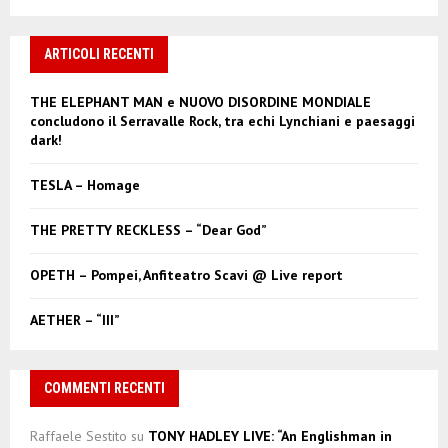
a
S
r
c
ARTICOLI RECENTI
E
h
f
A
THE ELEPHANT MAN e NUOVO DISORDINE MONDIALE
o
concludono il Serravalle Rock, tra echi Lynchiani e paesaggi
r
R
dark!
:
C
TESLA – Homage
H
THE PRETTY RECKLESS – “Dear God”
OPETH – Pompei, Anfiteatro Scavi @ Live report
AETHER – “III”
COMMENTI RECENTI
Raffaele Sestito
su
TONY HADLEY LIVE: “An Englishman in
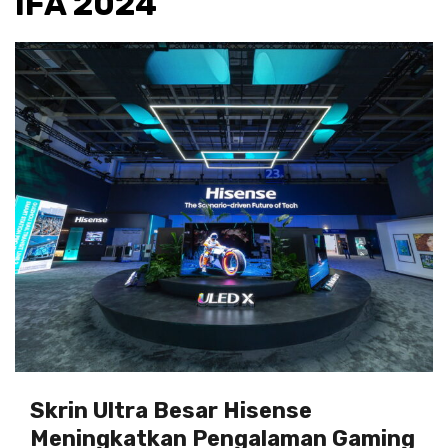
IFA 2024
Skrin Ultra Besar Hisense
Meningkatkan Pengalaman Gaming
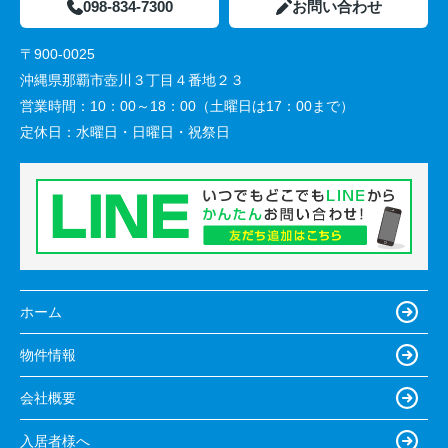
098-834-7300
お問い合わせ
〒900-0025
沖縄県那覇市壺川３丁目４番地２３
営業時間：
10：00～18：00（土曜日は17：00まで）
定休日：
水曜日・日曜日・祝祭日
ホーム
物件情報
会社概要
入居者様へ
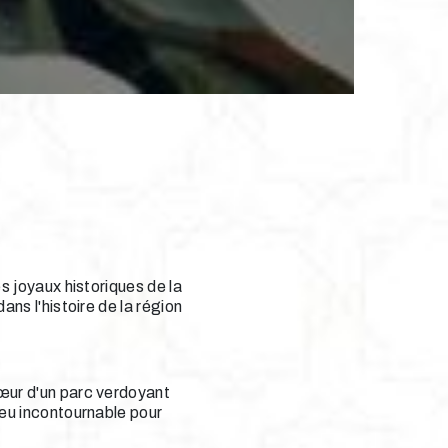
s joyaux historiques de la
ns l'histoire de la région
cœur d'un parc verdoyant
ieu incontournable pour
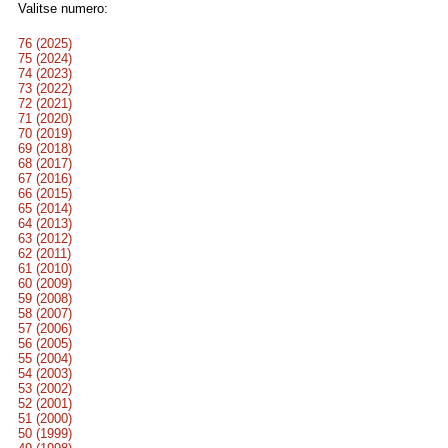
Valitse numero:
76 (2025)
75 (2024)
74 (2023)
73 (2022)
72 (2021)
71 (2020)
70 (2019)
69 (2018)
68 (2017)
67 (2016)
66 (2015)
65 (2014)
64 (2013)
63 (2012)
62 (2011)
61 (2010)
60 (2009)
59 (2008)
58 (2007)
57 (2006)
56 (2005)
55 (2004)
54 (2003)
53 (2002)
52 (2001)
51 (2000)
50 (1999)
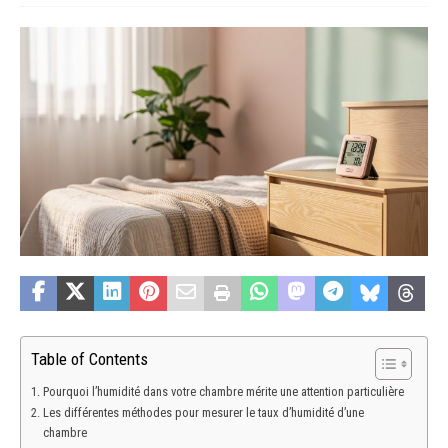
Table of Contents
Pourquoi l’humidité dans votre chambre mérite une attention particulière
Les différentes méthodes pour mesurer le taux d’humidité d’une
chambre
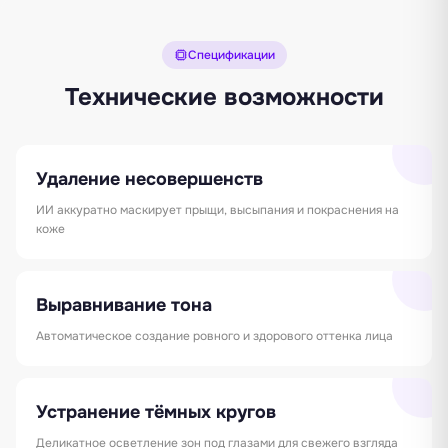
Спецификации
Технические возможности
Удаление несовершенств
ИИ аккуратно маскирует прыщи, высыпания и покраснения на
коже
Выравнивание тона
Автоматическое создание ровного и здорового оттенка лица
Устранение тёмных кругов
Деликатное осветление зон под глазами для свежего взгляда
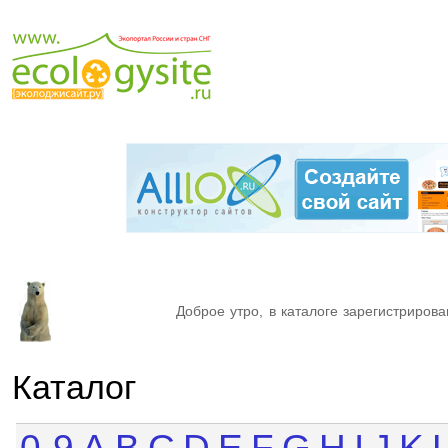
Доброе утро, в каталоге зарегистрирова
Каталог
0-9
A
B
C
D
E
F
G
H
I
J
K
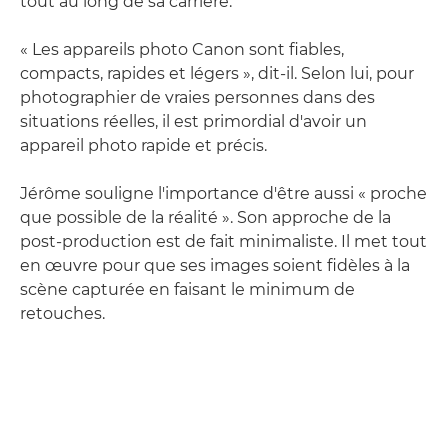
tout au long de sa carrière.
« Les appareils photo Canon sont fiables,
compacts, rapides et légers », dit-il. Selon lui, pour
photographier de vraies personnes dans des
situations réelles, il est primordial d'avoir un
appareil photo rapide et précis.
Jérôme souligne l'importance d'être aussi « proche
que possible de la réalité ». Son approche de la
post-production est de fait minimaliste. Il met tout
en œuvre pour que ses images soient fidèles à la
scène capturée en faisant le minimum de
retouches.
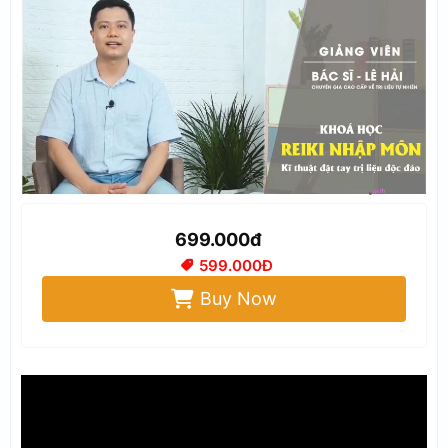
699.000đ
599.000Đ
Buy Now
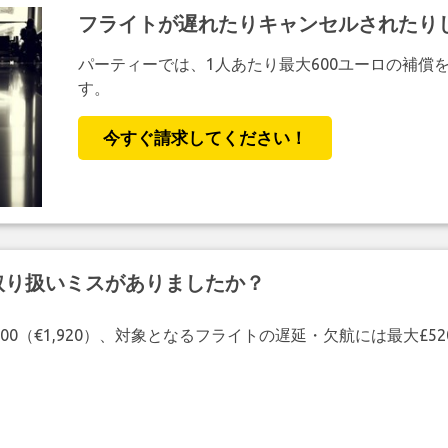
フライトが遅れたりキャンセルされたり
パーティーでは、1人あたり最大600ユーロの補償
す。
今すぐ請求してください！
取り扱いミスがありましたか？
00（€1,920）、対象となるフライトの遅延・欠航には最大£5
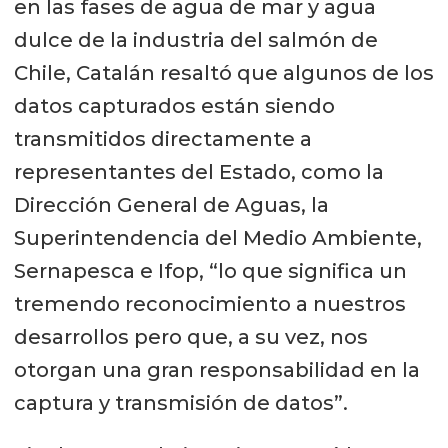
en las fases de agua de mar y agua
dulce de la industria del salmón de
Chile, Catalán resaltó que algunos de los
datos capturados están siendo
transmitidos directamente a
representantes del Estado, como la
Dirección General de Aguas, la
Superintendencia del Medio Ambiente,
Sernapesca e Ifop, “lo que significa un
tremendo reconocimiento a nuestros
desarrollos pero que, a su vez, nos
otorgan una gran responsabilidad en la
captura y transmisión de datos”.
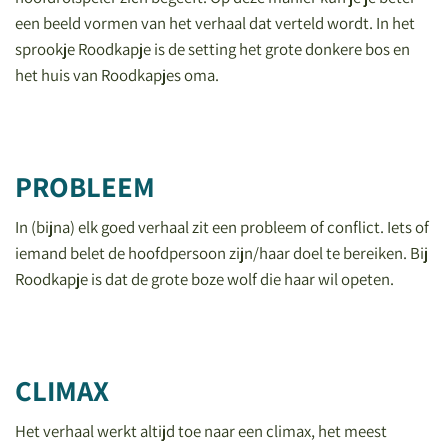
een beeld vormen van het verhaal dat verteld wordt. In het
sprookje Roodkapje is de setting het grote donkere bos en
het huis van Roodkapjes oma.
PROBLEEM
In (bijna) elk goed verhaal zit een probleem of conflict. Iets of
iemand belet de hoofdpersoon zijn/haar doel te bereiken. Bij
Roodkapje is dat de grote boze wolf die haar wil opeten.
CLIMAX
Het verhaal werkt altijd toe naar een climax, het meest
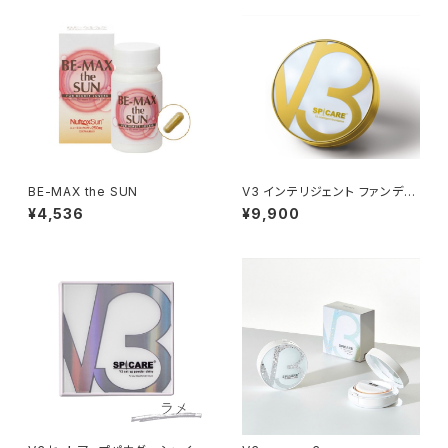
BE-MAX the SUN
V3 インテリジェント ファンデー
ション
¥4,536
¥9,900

= = =

(Work item) Lines that contain "chambre" are the result; find them in the entries above and copy each one.

(Solution to this task)
Pourquoi l’humidité dans votre chambre mérite une attention particulière
chambre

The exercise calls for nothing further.